Flame-shaped headland on the island of Luzon in the Philippines

Fuego Point, commonly known as Punta Fuego, is a flame-shaped headland located in western Batangas province on the island of Luzon in the Philippines. It extends as a 2.9 km long promontory into the South China Sea overlooking Fortune Island and Nasugbu and Calayo bays in the municipality of Nasugbu. It is home to the exclusive Club Punta Fuego and Peninsula de Punta Fuego resort and seaside community.

==Geography==
Punta Fuego is moderately high and rocky, with an islet off its north side. Two other islets, connected by a reef, lie southeast of the point and have a pinnacle rock, awash at low water, on their eastern side. The 88-hectare residential resort has several private beaches, a golf course, marina and a heliport developed in 1995 by Landco Pacific and Roxaco Land.

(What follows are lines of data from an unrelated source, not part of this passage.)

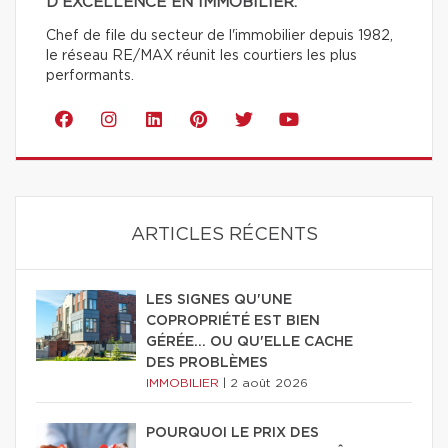
D'EXCELLENCE EN IMMOBILIER.
Chef de file du secteur de l'immobilier depuis 1982,
le réseau RE/MAX réunit les courtiers les plus
performants.
ARTICLES RÉCENTS
LES SIGNES QU'UNE
COPROPRIÉTÉ EST BIEN
GÉRÉE… OU QU'ELLE CACHE
DES PROBLÈMES
IMMOBILIER
|
2 août 2026
POURQUOI LE PRIX DES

The entire area is administered as part of the Nasugbu barangay of Balaytigue.

==History==
Punta Fuego was the site of the Battle of San Diego between the Spanish and Dutch forces in the prelude to the Battles of La Naval de Manila in 1600. It is believed that the name of the place may have originated from this naval battle, when the early inhabitants heard the word Fuego! ("Fire!" in English), the command given by the Spanish naval vessel captain to fire cannons against the enemy.